If you've never seen it, that's all I can tell you. If you like spooky movies with lots of atmosphere [it's not really scary, just very creepy all the way through], you should definitely check this out. It has good performances, a fairly tight script, and a good twist at the end. Okay, bye!
SPOILERS > > >
Okay, now for the rest of us who have seen it... I was interested to see how this would hold up after all these years, and particularly after knowing what was coming. I'm pleased to say that--it does! In fact, it may have a little more power and poignancy, as if you DON'T know what's happening you have to look back on everything, and it seems to me that your real satisfaction comes from looking back on the movie afterward. If you do know what's coming, you can admire DeNiro's devilish [arr! arr!] sadism in making Harry hunt himself, and have a little more feeling for the clueless Harry as his blasé world weariness is slowly drained away and he begins to really panic over what's going on.
DeNiro was even better than I remembered [aside from looking HOT and exuding that whole `menacing mobster' thing that I like], especially after you know the story and realize that he is just toying with Harry from the start. His whole air of amused sadism and absolute still confidence really works. That said, in retrospect I think the movie kind of overdid the whole "I am Satan" thing with the extended shots of his pentagram ring and long fingernails and cane and throne and especially the "this egg represents the soul"...CHOMP scene. I can see how those things might seem evocative if you were just trying to piece this whole thing together, but even so I think it could have done with less of them. There's a note in the IMDb trivia that says DeNiro was doing an imitation of Martin Scorsese in his performance, but it doesn't say where that information came from. Anyway, good one Robert!
Mickey Rourke is also fine. He handles his role without a hitch, but I think a lot of the mileage he gets out of it is due to the script and plot. Lisa Bonet is also on hand, presented in a very sexual way from the very beginning, when she appears in a wet t-shirt with her nipples out to HERE. And Charlotte Rampling is very well deployed as an imperious fortune teller, which works, as she seems so otherworldly anyway.
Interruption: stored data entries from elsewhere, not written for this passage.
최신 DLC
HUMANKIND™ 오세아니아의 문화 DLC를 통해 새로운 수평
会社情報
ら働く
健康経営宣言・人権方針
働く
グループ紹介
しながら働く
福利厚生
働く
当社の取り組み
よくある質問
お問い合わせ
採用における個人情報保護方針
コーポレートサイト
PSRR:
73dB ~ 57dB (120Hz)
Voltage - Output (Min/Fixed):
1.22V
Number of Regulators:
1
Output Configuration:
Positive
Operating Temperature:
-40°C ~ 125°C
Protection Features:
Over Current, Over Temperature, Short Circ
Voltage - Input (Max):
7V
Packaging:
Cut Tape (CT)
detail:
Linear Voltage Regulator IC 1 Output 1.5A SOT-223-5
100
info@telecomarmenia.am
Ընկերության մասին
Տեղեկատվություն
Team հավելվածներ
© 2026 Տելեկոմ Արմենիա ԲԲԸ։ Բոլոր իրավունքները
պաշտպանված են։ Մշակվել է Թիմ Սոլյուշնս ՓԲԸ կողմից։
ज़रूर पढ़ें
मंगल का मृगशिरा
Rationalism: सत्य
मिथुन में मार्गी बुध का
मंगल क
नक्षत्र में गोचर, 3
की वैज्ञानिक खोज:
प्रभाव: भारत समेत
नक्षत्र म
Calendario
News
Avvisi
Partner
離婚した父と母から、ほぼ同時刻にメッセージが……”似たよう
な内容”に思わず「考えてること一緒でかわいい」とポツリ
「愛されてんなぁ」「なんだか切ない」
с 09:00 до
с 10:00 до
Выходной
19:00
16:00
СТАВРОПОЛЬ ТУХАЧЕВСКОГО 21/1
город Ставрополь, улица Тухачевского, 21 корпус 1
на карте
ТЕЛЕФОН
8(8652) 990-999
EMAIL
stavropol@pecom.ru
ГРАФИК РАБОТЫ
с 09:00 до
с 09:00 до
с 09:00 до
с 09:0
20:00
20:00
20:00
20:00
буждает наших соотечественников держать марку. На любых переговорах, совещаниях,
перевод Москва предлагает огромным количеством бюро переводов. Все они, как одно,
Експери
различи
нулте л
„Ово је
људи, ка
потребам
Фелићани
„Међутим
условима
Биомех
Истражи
One of the things I remember from watching it the first time is--well, Lavern Baker's recording of "Soul On Fire," which has become a staple of my record collection--but also the extensive shots of FANS. At first I thought that was just a somewhat arbitrary piece of atmosphere, but in retrospect I think the fans receive a loving close-up [as opposed to just being around, as they are throughout] when Harry loses consciousness and becomes the person who is killing all of his informants. I would have to watch it again to make sure--which I'm not going to do for a while--but look for that and see what you think. My first clue about that was the shot showing the fan reversing direction shortly before Mickey finds the dead doctor.
I watched this with my boyfriend, who had never seen it, and he figured out the twist about five minutes before it is officially revealed, which I think is perfect--you figure it out on your own, which is fun, just before it is revealed, so you don't have too long of knowing the secret while the movie thinks you're still in the dark, which is annoying.
Anyway, it's still good! If you're interested in seeing how well it's constructed and admiring the performances in a way you can't really when you don't know what's going on, I'd definitely recommend giving this one another look.